§ **PROBLEM DETAILS**
Without any images, output the records below verbatim.

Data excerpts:
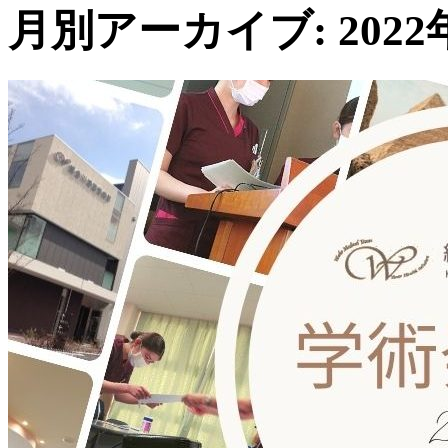
月別アーカイブ: 2022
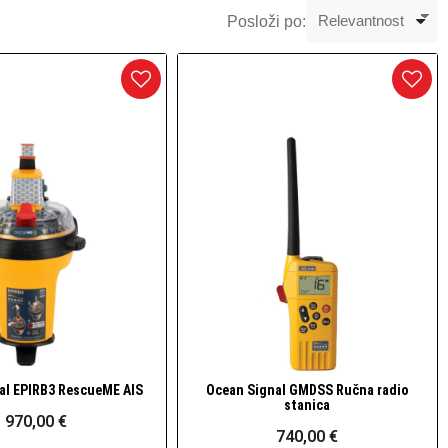
Posloži po:
al EPIRB3 RescueME AIS
Ocean Signal GMDSS Ručna radio
Brzi pogled
Brzi pogled
stanica
970,00 €
740,00 €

§ **EXERCISE RESULT**
月別アーカイブ: 2022
Posloži po:
al EPIRB3 RescueME AIS
Ocean Signal GMDSS Ručna radio
Brzi pogled
Brzi pogled
stanica
970,00 €
740,00 €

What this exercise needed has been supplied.